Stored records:
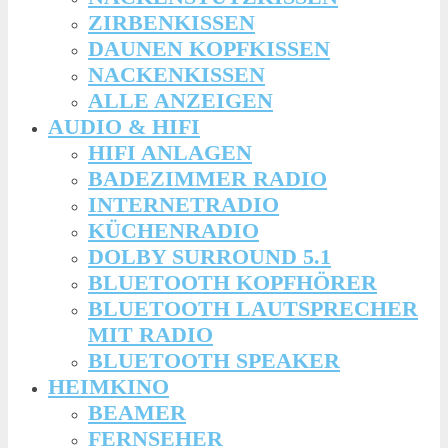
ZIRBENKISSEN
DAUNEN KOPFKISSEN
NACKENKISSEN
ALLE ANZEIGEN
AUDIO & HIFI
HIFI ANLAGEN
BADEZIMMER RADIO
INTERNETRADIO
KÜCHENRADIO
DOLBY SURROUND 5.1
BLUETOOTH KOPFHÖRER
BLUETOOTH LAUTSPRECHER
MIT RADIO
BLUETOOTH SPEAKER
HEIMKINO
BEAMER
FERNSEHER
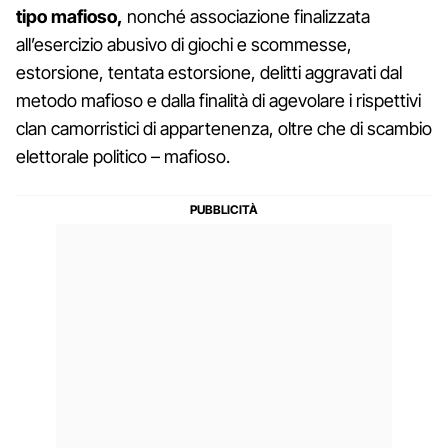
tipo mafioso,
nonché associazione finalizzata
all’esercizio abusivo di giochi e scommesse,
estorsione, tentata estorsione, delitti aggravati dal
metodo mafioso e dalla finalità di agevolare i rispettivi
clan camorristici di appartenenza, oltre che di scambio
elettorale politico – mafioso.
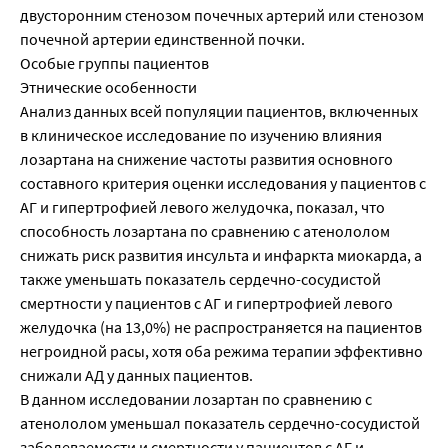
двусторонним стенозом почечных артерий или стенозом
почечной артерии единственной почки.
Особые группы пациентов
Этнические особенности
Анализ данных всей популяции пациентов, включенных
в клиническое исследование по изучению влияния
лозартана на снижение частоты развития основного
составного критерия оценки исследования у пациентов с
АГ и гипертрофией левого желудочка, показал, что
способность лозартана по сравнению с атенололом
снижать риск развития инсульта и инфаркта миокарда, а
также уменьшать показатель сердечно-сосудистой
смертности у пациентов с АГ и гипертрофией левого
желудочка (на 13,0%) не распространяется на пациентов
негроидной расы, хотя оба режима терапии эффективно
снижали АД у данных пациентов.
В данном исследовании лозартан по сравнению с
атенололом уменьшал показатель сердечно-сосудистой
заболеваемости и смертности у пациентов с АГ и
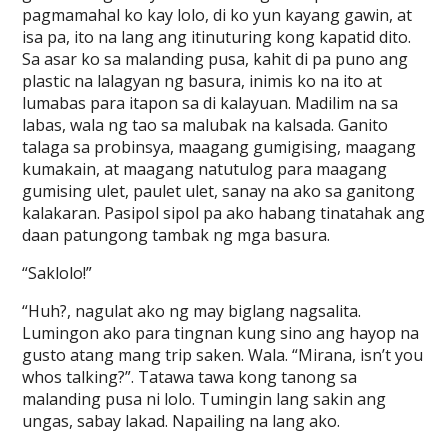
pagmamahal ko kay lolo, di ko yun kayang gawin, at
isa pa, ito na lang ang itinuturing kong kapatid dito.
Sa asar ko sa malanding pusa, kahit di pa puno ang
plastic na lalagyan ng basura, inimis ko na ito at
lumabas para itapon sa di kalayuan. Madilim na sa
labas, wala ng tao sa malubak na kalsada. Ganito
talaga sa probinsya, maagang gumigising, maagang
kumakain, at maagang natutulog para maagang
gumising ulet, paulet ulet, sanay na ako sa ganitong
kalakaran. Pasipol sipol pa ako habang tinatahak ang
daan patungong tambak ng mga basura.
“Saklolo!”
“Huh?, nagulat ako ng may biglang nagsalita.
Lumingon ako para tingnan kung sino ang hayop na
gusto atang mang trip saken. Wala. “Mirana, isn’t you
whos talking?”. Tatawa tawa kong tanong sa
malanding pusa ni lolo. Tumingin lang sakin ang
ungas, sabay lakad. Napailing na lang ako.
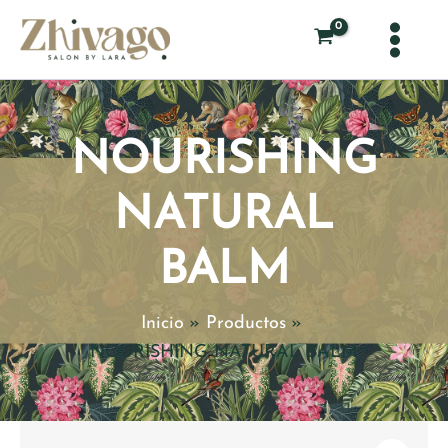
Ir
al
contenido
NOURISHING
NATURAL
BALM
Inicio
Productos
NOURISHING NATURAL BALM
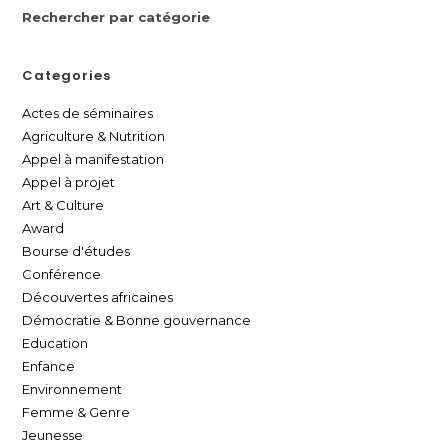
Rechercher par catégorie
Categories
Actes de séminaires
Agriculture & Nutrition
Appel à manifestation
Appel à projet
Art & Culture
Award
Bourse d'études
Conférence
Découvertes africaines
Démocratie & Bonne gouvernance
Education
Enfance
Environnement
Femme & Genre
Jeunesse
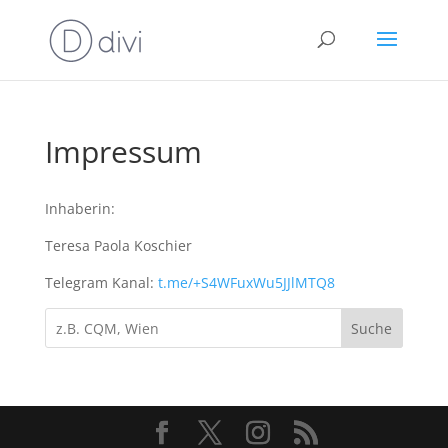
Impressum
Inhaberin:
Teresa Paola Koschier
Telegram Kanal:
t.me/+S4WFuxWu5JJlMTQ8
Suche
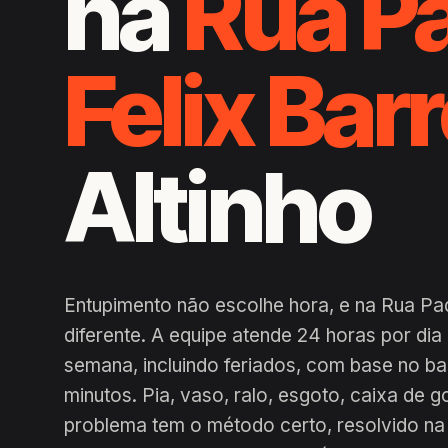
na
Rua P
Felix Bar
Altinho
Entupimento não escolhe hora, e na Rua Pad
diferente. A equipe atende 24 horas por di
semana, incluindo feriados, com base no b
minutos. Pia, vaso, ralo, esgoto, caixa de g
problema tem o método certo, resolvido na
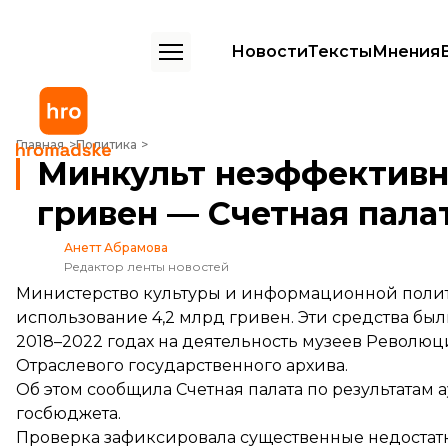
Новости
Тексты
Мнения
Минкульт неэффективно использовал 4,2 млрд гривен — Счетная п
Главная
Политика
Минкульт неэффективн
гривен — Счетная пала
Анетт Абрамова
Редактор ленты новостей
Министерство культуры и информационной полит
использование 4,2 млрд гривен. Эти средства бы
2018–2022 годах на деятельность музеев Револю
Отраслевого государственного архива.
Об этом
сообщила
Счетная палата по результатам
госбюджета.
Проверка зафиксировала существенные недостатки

§ **Instructions for the task**
Send back every line above exactly, skipping all pictures.

§ **Reply to the task**
ZIRBENKISSEN
DAUNEN KOPFKISSEN
NACKENKISSEN
ALLE ANZEIGEN
AUDIO & HIFI
HIFI ANLAGEN
BADEZIMMER RADIO
INTERNETRADIO
KÜCHENRADIO
DOLBY SURROUND 5.1
BLUETOOTH KOPFHÖRER
BLUETOOTH LAUTSPRECHER
MIT RADIO
BLUETOOTH SPEAKER
HEIMKINO
BEAMER
FERNSEHER
tipo mafioso,
nonché associazione finalizzata
all’esercizio abusivo di giochi e scommesse,
estorsione, tentata estorsione, delitti aggravati dal
metodo mafioso e dalla finalità di agevolare i rispettivi
clan camorristici di appartenenza, oltre che di scambio
elettorale politico – mafioso.
двусторонним стенозом почечных артерий или стенозом
почечной артерии единственной почки.
Особые группы пациентов
Этнические особенности
Анализ данных всей популяции пациентов, включенных
в клиническое исследование по изучению влияния
лозартана на снижение частоты развития основного
составного критерия оценки исследования у пациентов с
АГ и гипертрофией левого желудочка, показал, что
способность лозартана по сравнению с атенололом
снижать риск развития инсульта и инфаркта миокарда, а
также уменьшать показатель сердечно-сосудистой
смертности у пациентов с АГ и гипертрофией левого
желудочка (на 13,0%) не распространяется на пациентов
негроидной расы, хотя оба режима терапии эффективно
снижали АД у данных пациентов.
В данном исследовании лозартан по сравнению с
атенололом уменьшал показатель сердечно-сосудистой
заболеваемости и смертности у пациентов с АГ и
pagmamahal ko kay lolo, di ko yun kayang gawin, at
isa pa, ito na lang ang itinuturing kong kapatid dito.
Sa asar ko sa malanding pusa, kahit di pa puno ang
plastic na lalagyan ng basura, inimis ko na ito at
lumabas para itapon sa di kalayuan. Madilim na sa
labas, wala ng tao sa malubak na kalsada. Ganito
talaga sa probinsya, maagang gumigising, maagang
kumakain, at maagang natutulog para maagang
gumising ulet, paulet ulet, sanay na ako sa ganitong
kalakaran. Pasipol sipol pa ako habang tinatahak ang
daan patungong tambak ng mga basura.
“Saklolo!”
“Huh?, nagulat ako ng may biglang nagsalita.
Lumingon ako para tingnan kung sino ang hayop na
gusto atang mang trip saken. Wala. “Mirana, isn’t you
whos talking?”. Tatawa tawa kong tanong sa
malanding pusa ni lolo. Tumingin lang sakin ang
ungas, sabay lakad. Napailing na lang ako.
Ir
al
contenido
NOURISHING
NATURAL
BALM
Inicio
Productos
NOURISHING NATURAL BALM
Rechercher par catégorie
Categories
Actes de séminaires
Agriculture & Nutrition
Appel à manifestation
Appel à projet
Art & Culture
Award
Bourse d'études
Conférence
Découvertes africaines
Démocratie & Bonne gouvernance
Education
Enfance
Environnement
Femme & Genre
Jeunesse
Impressum
Inhaberin:
Teresa Paola Koschier
Telegram Kanal:
t.me/+S4WFuxWu5JJlMTQ8
Suche
na
Rua P
Felix Bar
Altinho
Entupimento não escolhe hora, e na Rua Pad
diferente. A equipe atende 24 horas por di
semana, incluindo feriados, com base no b
minutos. Pia, vaso, ralo, esgoto, caixa de g
problema tem o método certo, resolvido na
Новости
Тексты
Мнения
Минкульт неэффективно использовал 4,2 млрд гривен — Счетная п
Главная
Политика
Минкульт неэффективн
гривен — Счетная пала
Анетт Абрамова
Редактор ленты новостей
Министерство культуры и информационной полит
использование 4,2 млрд гривен. Эти средства бы
2018–2022 годах на деятельность музеев Револю
Отраслевого государственного архива.
Об этом
сообщила
Счетная палата по результатам
госбюджета.
Проверка зафиксировала существенные недостатки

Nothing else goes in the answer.